(What the task asks) Transcribe the following entries word for word; no picture is to appear in the copy.

START Source data

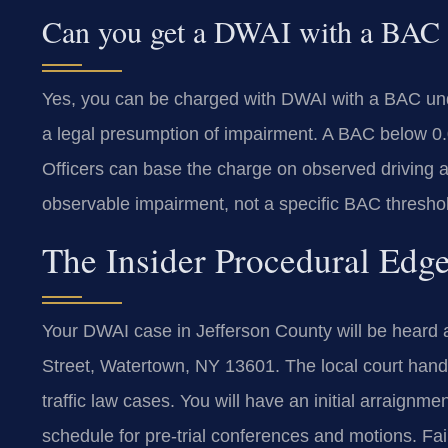
Can you get a DWAI with a BAC
Yes, you can be charged with DWAI with a BAC u
a legal presumption of impairment. A BAC below 0
Officers can base the charge on observed driving 
observable impairment, not a specific BAC thresho
The Insider Procedural Edge
Your DWAI case in Jefferson County will be heard a
Street, Watertown, NY 13601. The local court handl
traffic law cases. You will have an initial arraignme
schedule for pre-trial conferences and motions. Fail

END Source data

(Solution to the problem)
Can you get a DWAI with a BAC
Yes, you can be charged with DWAI with a BAC u
a legal presumption of impairment. A BAC below 0
Officers can base the charge on observed driving 
observable impairment, not a specific BAC thresho
The Insider Procedural Edge
Your DWAI case in Jefferson County will be heard a
Street, Watertown, NY 13601. The local court handl
traffic law cases. You will have an initial arraignme
schedule for pre-trial conferences and motions. Fail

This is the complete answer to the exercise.